# getting a hammie :D



## lozza84 (Jul 19, 2008)

i am taking on a hammie 2mw lady said her daughter hasnt time for him any more  its near my parents house so they are going to pick him up for me! yay am so excited, my first hammie for years !!!!!  will post pics asap


----------



## thedogsmother (Aug 28, 2008)

Oooh I need piccies as soon as you get him, what type of hammie is he?


----------



## ....zoe.... (Jul 8, 2009)

awwww yayyyy, piccies piccies asap plzzzzzzz


----------



## lozza84 (Jul 19, 2008)

thedogsmother said:


> Oooh I need piccies as soon as you get him, what type of hammie is he?


syrian  i cant wait to get him, i had 2 syrian's when i was younger 1 long haired and 1 short haired and there were both amazing !! miss them lots  RIP amber & oscar


----------



## Guest (Aug 30, 2009)

lozza84 said:


> syrian  i cant wait to get him, i had 2 syrian's when i was younger 1 long haired and 1 short haired and there were both amazing !! miss them lots  RIP amber & oscar


Aww I had a syrian hamster called Peanut but he died recently. Feel free to read his tribute, It's called tribute to my little Peanut.
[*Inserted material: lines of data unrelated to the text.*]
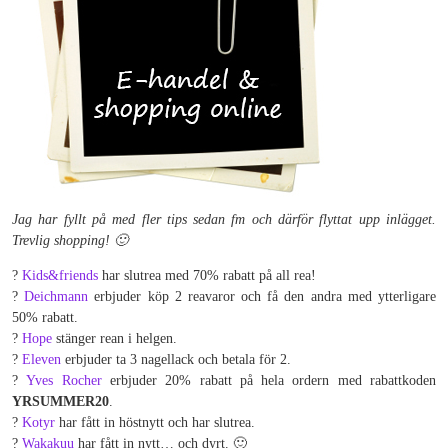
Jag har fyllt på med fler tips sedan fm och därför flyttat upp inlägget.
Trevlig shopping! 🙂
?
Kids&friends
har slutrea med 70% rabatt på all rea!
?
Deichmann
erbjuder köp 2 reavaror och få den andra med ytterligare
50% rabatt.
?
Hope
stänger rean i helgen.
?
Eleven
erbjuder ta 3 nagellack och betala för 2.
?
Yves Rocher
erbjuder 20% rabatt på hela ordern med rabattkoden
YRSUMMER20
.
?
Kotyr
har fått in höstnytt och har slutrea.
?
Wakakuu
har fått in nytt… och dyrt. 🙂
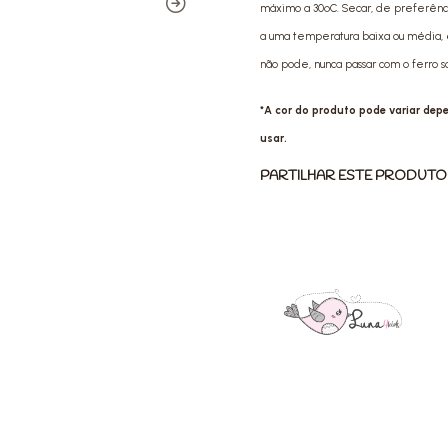
máximo a 30ºC. Secar, de preferência 
a uma temperatura baixa ou média, e
não pode, nunca passar com o ferro 
*A cor do produto pode variar de
usar.
PARTILHAR ESTE PRODUTO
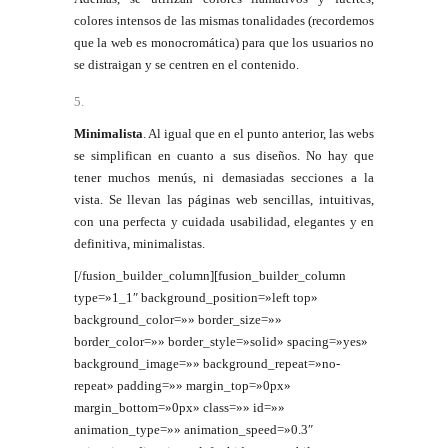
colores intensos de las mismas tonalidades (recordemos
que la web es monocromática) para que los usuarios no
se distraigan y se centren en el contenido.
Minimalista
. Al igual que en el punto anterior, las webs
se simplifican en cuanto a sus diseños. No hay que
tener muchos menús, ni demasiadas secciones a la
vista. Se llevan las páginas web sencillas, intuitivas,
con una perfecta y cuidada usabilidad, elegantes y en
definitiva, minimalistas.
[/fusion_builder_column][fusion_builder_column
type=»1_1″ background_position=»left top»
background_color=»» border_size=»»
border_color=»» border_style=»solid» spacing=»yes»
background_image=»» background_repeat=»no-
repeat» padding=»» margin_top=»0px»
margin_bottom=»0px» class=»» id=»»
animation_type=»» animation_speed=»0.3″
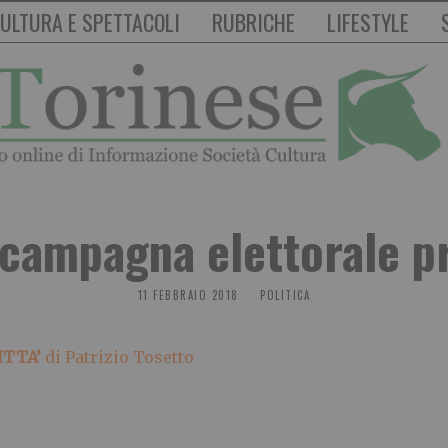
ULTURA E SPETTACOLI
RUBRICHE
LIFESTYLE
 campagna elettorale p
11 FEBBRAIO 2018
POLITICA
ITTA’
di Patrizio Tosetto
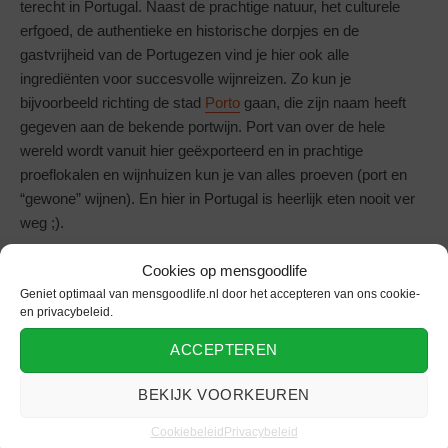
terecht in Portugal. Naast de prachtige natuur, het culturele
erfgoed, de authentieke en historische dorpjes en de
gastvrijheid van de Portugezen vind je hier ook alle
ingrediënten voor succesvolle wijnreizen. Zo kun je
bijvoorbeeld richting de stad
Porto
gaan, die zijn naam heeft
gegeven aan de bekende portwijn. Port van over de hele
wereld wordt vanuit hier geëxporteerd en in prachtige
proeflokalen en wijnhuizen kun je van alles proeven (port en
“gewone” wijnen). En hier in Portugal is heerlijk eten nooit ver
weg ;).
Beleef een heerlijke wijnreis in de herfstvakantie, enjoy
Cookies op mensgoodlife
goodlife!
Geniet optimaal van mensgoodlife.nl door het accepteren van ons cookie-
en privacybeleid.
ACCEPTEREN
BEKIJK VOORKEUREN
Klik om marketing cookies te accepteren
Cookiebeleid
Privacybeleid
en deze inhoud in te schakelen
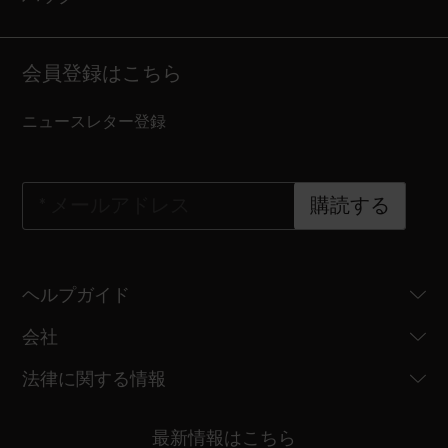
会員登録はこちら
ニュースレター登録
*
メールアドレス
購読する
ヘルプガイド
会社
法律に関する情報
最新情報はこちら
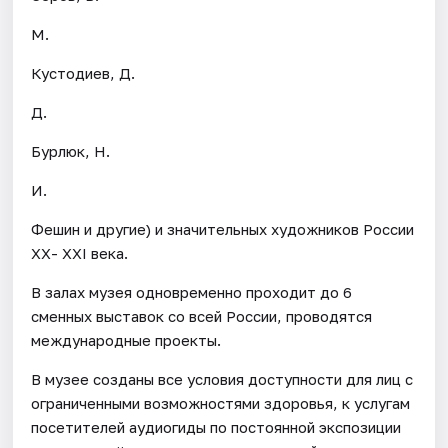
М.
Кустодиев, Д.
Д.
Бурлюк, Н.
И.
Фешин и другие) и значительных художников России
ХХ- ХХI века.
В залах музея одновременно проходит до 6
сменных выставок со всей России, проводятся
международные проекты.
В музее созданы все условия доступности для лиц с
ограниченными возможностями здоровья, к услугам
посетителей аудиогиды по постоянной экспозиции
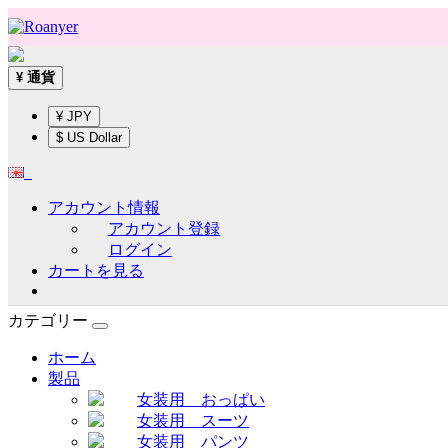
通貨
¥
¥ JPY
$ US Dollar
アカウント情報
アカウント登録
ログイン
カートを見る
カテゴリー
ホーム
製品
女装用 おっぱい
女装用 スーツ
女装用 パンツ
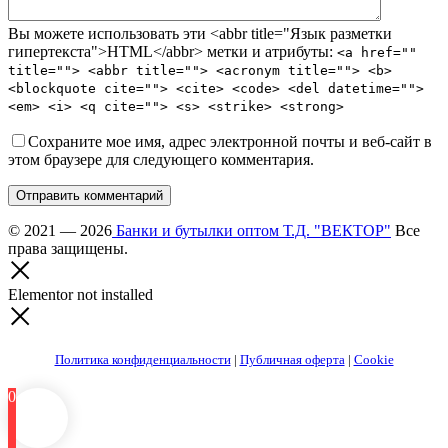
Вы можете использовать эти <abbr title="Язык разметки
гипертекста">HTML</abbr> метки и атрибуты:
<a href=""
title=""> <abbr title=""> <acronym title=""> <b>
<blockquote cite=""> <cite> <code> <del datetime="">
<em> <i> <q cite=""> <s> <strike> <strong>
Сохраните мое имя, адрес электронной почты и веб-сайт в
этом браузере для следующего комментария.
Отправить комментарий
© 2021 — 2026
Банки и бутылки оптом Т.Д. "ВЕКТОР"
Все
права защищены.
Elementor not installed
Политика конфиденциальности
|
Публичная оферта
|
Cookie
0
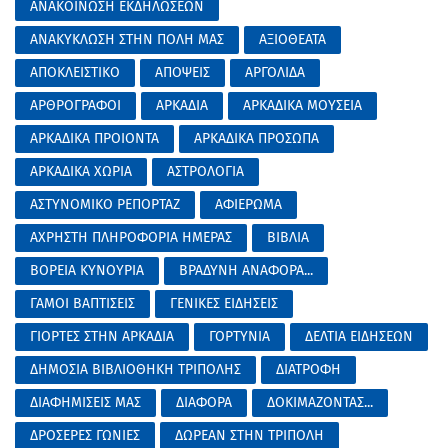
ΑΝΑΚΟΙΝΩΣΗ ΕΚΔΗΛΩΣΕΩΝ
ΑΝΑΚΥΚΛΩΣΗ ΣΤΗΝ ΠΟΛΗ ΜΑΣ
ΑΞΙΟΘΕΑΤΑ
ΑΠΟΚΛΕΙΣΤΙΚΟ
ΑΠΟΨΕΙΣ
ΑΡΓΟΛΙΔΑ
ΑΡΘΡΟΓΡΑΦΟΙ
ΑΡΚΑΔΙΑ
ΑΡΚΑΔΙΚΑ ΜΟΥΣΕΙΑ
ΑΡΚΑΔΙΚΑ ΠΡΟΙΟΝΤΑ
ΑΡΚΑΔΙΚΑ ΠΡΟΣΩΠΑ
ΑΡΚΑΔΙΚΑ ΧΩΡΙΑ
ΑΣΤΡΟΛΟΓΙΑ
ΑΣΤΥΝΟΜΙΚΟ ΡΕΠΟΡΤΑΖ
ΑΦΙΕΡΩΜΑ
ΑΧΡΗΣΤΗ ΠΛΗΡΟΦΟΡΙΑ ΗΜΕΡΑΣ
ΒΙΒΛΙΑ
ΒΟΡΕΙΑ ΚΥΝΟΥΡΙΑ
ΒΡΑΔΥΝΗ ΑΝΑΦΟΡΑ...
ΓΑΜΟΙ ΒΑΠΤΙΣΕΙΣ
ΓΕΝΙΚΕΣ ΕΙΔΗΣΕΙΣ
ΓΙΟΡΤΕΣ ΣΤΗΝ ΑΡΚΑΔΙΑ
ΓΟΡΤΥΝΙΑ
ΔΕΛΤΙΑ ΕΙΔΗΣΕΩΝ
ΔΗΜΟΣΙΑ ΒΙΒΛΙΟΘΗΚΗ ΤΡΙΠΟΛΗΣ
ΔΙΑΤΡΟΦΗ
ΔΙΑΦΗΜΙΣΕΙΣ ΜΑΣ
ΔΙΑΦΟΡΑ
ΔΟΚΙΜΑΖΟΝΤΑΣ...
ΔΡΟΣΕΡΕΣ ΓΩΝΙΕΣ
ΔΩΡΕΑΝ ΣΤΗΝ ΤΡΙΠΟΛΗ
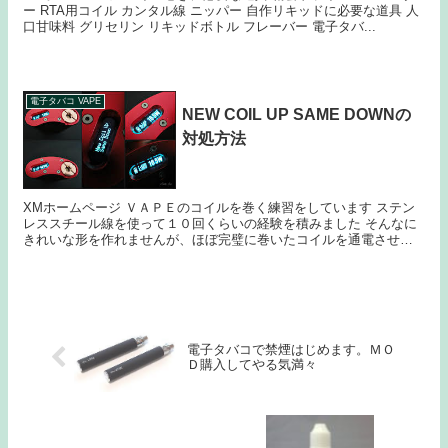
ー RTA用コイル カンタル線 ニッパー 自作リキッドに必要な道具 人
口甘味料 グリセリン リキッドボトル フレーバー 電子タバ...
電子タバコ VAPE
NEW COIL UP SAME DOWNの
対処方法
XMホームページ ＶＡＰＥのコイルを巻く練習をしています ステン
レススチール線を使って１０回くらいの経験を積みました そんなに
きれいな形を作れませんが、ほぼ完璧に巻いたコイルを通電させる
ことができるようになりました 私の備忘録として...
電子タバコで禁煙はじめます。ＭＯ
Ｄ購入してやる気満々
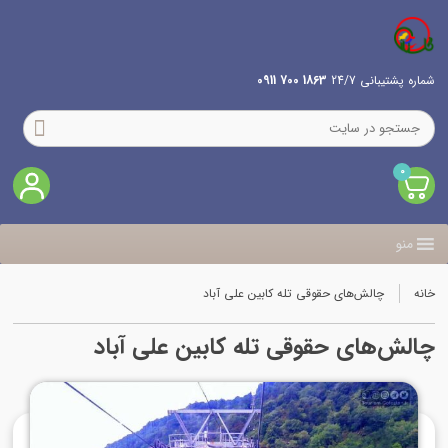
شماره پشتیبانی 24/7
1863 700 0911
0
منو
خانه
چالش‌های حقوقی تله کابین علی آباد
چالش‌های حقوقی تله کابین علی آباد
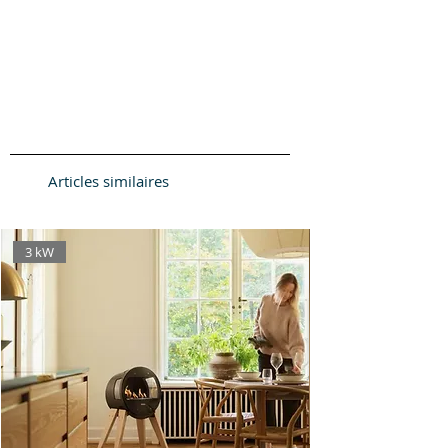
Poêle à convection: Oui
Fonction nettoyage vitre: Oui
Cendrier avec couvercle: Oui
Tirette de réglage d’air: 1
Raccordement arrière/dessus:
Oui
Garantie/droit à la réclamation: 5
ans
Effet
Articles similaires
Puissance nominale en kW: 5
Zone de fonctionnement en kW:
3-7
3 kW
Rendement %: 81
Nombre de m2 chauffés: 30-120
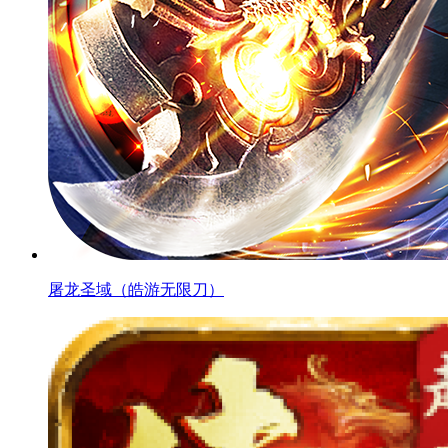
屠龙圣域（皓游无限刀）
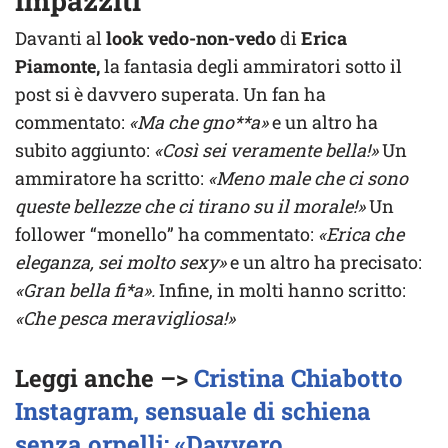
impazziti
Davanti al
look vedo-non-vedo
di
Erica
Piamonte,
la fantasia degli ammiratori sotto il
post si è davvero superata. Un fan ha
commentato:
«Ma che gno**a»
e un altro ha
subito aggiunto:
«Così sei veramente bella!»
Un
ammiratore ha scritto:
«Meno male che ci sono
queste bellezze che ci tirano su il morale!»
Un
follower “monello” ha commentato:
«Erica che
eleganza, sei molto sexy»
e un altro ha precisato:
«Gran bella fi*a».
Infine, in molti hanno scritto:
«Che pesca meravigliosa!»
Leggi anche –>
Cristina Chiabotto
Instagram, sensuale di schiena
senza orpelli: «Davvero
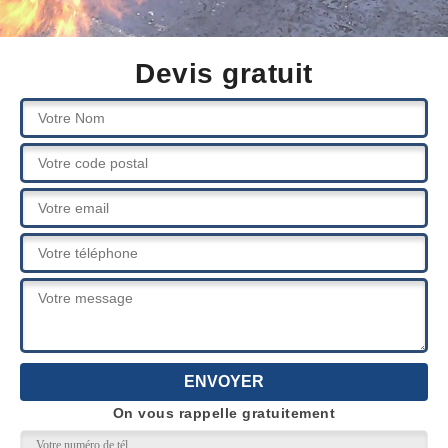
Devis gratuit
On vous rappelle gratuitement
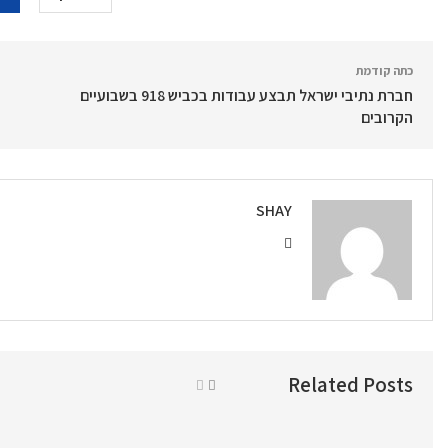
כתה קודמת
חברת נתיבי ישראל תבצע עבודות בכביש 918 בשבועיים
הקרובים
SHAY
Related Posts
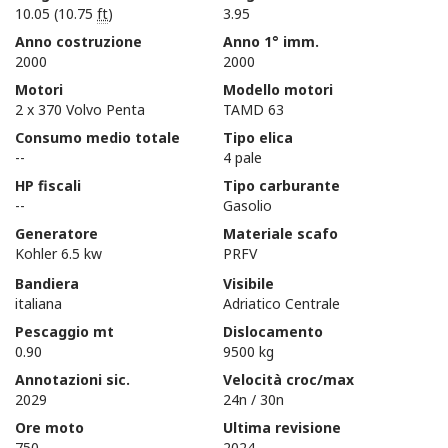
10.05 (10.75
ft
)
3.95
Anno costruzione
Anno 1° imm.
2000
2000
Motori
Modello motori
2 x 370 Volvo Penta
TAMD 63
Consumo medio totale
Tipo elica
--
4 pale
HP fiscali
Tipo carburante
--
Gasolio
Generatore
Materiale scafo
Kohler 6.5 kw
PRFV
Bandiera
Visibile
italiana
Adriatico Centrale
Pescaggio mt
Dislocamento
0.90
9500 kg
Annotazioni sic.
Velocità croc/max
2029
24n / 30n
Ore moto
Ultima revisione
750
2024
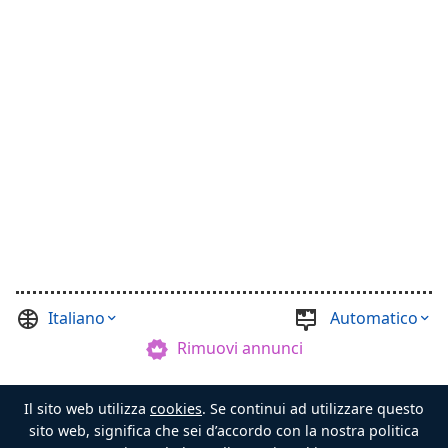
Italiano
Automatico
Rimuovi annunci
©
Casual Games Collection
, 2021-2026. Designed by
Il sito web utilizza
cookies
. Se continui ad utilizzare questo
FINAL LEVEL
.
Termini
Privacy
Maestro del Forziere
sito web, significa che sei d’accordo con la nostra politica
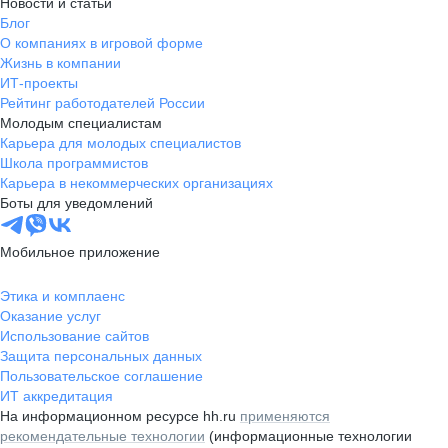
Новости и статьи
Блог
О компаниях в игровой форме
Жизнь в компании
ИТ-проекты
Рейтинг работодателей России
Молодым специалистам
Карьера для молодых специалистов
Школа программистов
Карьера в некоммерческих организациях
Боты для уведомлений
Мобильное приложение
Этика и комплаенс
Оказание услуг
Использование сайтов
Защита персональных данных
Пользовательское соглашение
ИТ аккредитация
На информационном ресурсе hh.ru
применяются
рекомендательные технологии
(информационные технологии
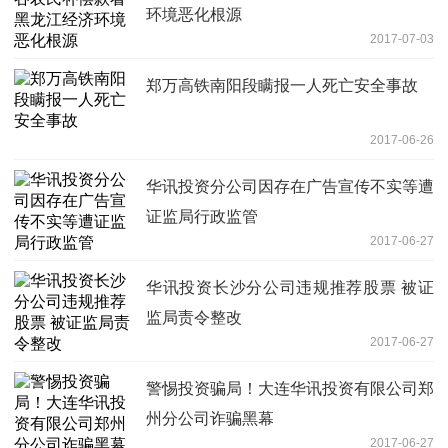
环境恶化根源
2017-07-03
郑万高铁南阳段瞒报一人死亡安全事故
2017-06-26
华讯投资分公司因存在广告宣传不实等遭
证监局行政监管
2017-06-27
华讯投资长沙分公司违规推荐股票 被证
监局责令整改
2017-06-27
警惕投资骗局！大连华讯投资有限公司郑
州分公司诈骗黑幕
2017-06-27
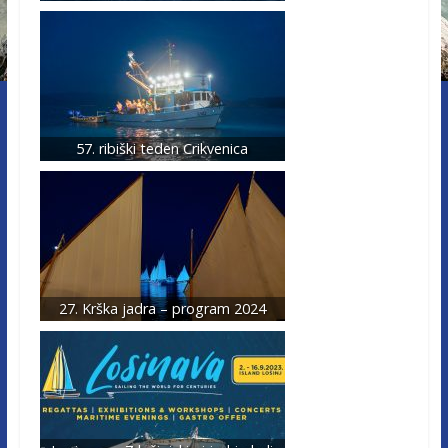
57. ribiški teden Crikvenica
27. Krška jadra – program 2024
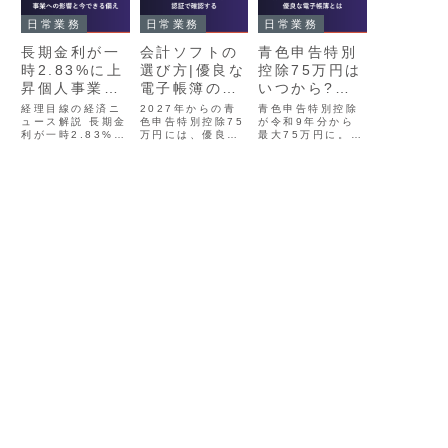
日常業務
日常業務
日常業務
長期金利が一
会計ソフトの
青色申告特別
時2.83%に上
選び方|優良な
控除75万円は
昇個人事業
電子帳簿の認
いつから?優
主・中小企業
証で確認する
良な電子帳簿
経理目線の経済ニ
2027年からの青
青色申告特別控除
への影響と今
ュース解説 長期金
色申告特別控除75
の要件
が令和9年分から
利が一時2.83%に
万円には、優良な
最大75万円に。た
できる備え
上昇個人事業主・
電子帳簿への対応
だし紙申告は55万
中小企業への影響
が必要です。会計
円から10万円へ減
と今できる備え
ソフトが要件を満
額されます。適用
「金利のニュース
たすかをJIIMAの
は2027年の取引
は他人事」では済
認証一覧で確認す
で申告は2028年3
まなくなってきま
る方法と、副業・
月。優良な電子帳
した 2.83% 数年
個人事業主が最初
簿の3要件と、準
前まで0%前後 →
の1本を選ぶ基準
備を2026年内に
じわじわ上昇中
を、税理士事務所
終える必要がある
2026年7月、長期
の実務目線で整理
理由を解説しま
金利が一時2...
しました。
す。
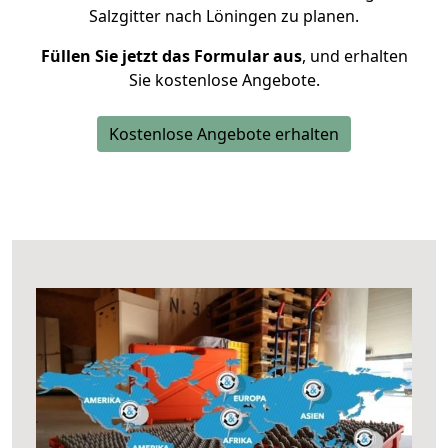
Salzgitter nach Löningen zu planen.
Füllen Sie jetzt das Formular aus
, und erhalten
Sie kostenlose Angebote.
Kostenlose Angebote erhalten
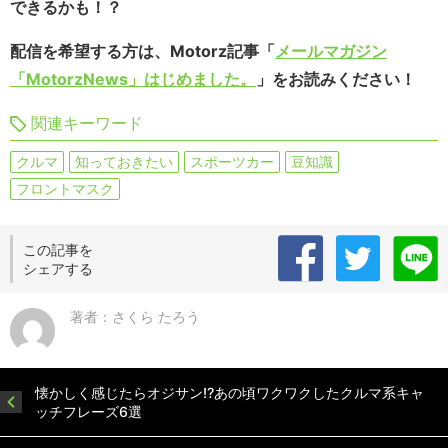
できるかも！？
配信を希望する方は、Motorz記事「
メールマガジン
「MotorzNews」はじめました。
」をお読みください！
関連キーワード
クルマ
知っておきたい
スポーツカー
豆知識
フロントマスク
この記事を
シェアする
著者：さくら たろう
懐かしく感じたらオジサン!?あの頃ワクワクしたクルマ系キャ
ッチフレーズ6選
I love hamsters.
Danielle.


----------



## Flissy (Jul 27, 2009)

Ooh exciting!! Just to warn you though, if you spend much longer on these rodent pages you will probably have about 10 hamsters by the end of the year


----------



## thedogsmother (Aug 28, 2008)

Flissy said:


> Ooh exciting!! Just to warn you though, if you spend much longer on these rodent pages you will probably have about 10 hamsters by the end of the year


To whom are you refering:blink:?lol


----------



## Flissy (Jul 27, 2009)

thedogsmother said:


> To whom are you refering:blink:?lol


It would be all your fault


----------



## lozza84 (Jul 19, 2008)

danielled said:


> Aww I had a syrian hamster called Peanut but he died recently. Feel free to read his tribute, It's called tribute to my little Peanut. I love hamsters.
> Danielle.


_aww im sorry  rip peanut :crying: i will check out the tribute hun xx_


----------



## CarolineH (Aug 4, 2009)

How can anyone not have time for hammies? 

I have only been on this forum a few weeks and am already onto my second hamster! Beware!


----------



## lozza84 (Jul 19, 2008)

_haha yes i know this, iv gone on an animal freenzy lately, getting a puppy next week and now a hammy!! also want a bunny, and i already have 2 guinea pigs and a cat  my hubbys gona kill me hahaha:001_tt2:_


Flissy said:


> Ooh exciting!! Just to warn you though, if you spend much longer on these rodent pages you will probably have about 10 hamsters by the end of the year


----------



## ....zoe.... (Jul 8, 2009)

lol think how my parents feel with my list 

read below:


----------



## lozza84 (Jul 19, 2008)

_i know u have ALOT of pets hun  i want a budgie too haha i had one of those when i was wee, a blue one called rocky :blushing: _


....zoe.... said:


> lol think how my parents feel with my list
> 
> read below:


----------



## srhdufe (Feb 11, 2009)

lozza84 said:


> syrian  i cant wait to get him, i had 2 syrian's when i was younger 1 long haired and 1 short haired and there were both amazing !! miss them lots  RIP amber & oscar


my dog is called Oscar


----------



## srhdufe (Feb 11, 2009)

thedogsmother said:


> To whom are you refering:blink:?lol


She obviously means you and red :001_tt2:


----------



## Flissy (Jul 27, 2009)

srhdufe said:


> She obviously means you and red :001_tt2:


And maybe someone else who's name begins with an S...


----------



## srhdufe (Feb 11, 2009)

Flissy said:


> And maybe someone else who's name begins with an S...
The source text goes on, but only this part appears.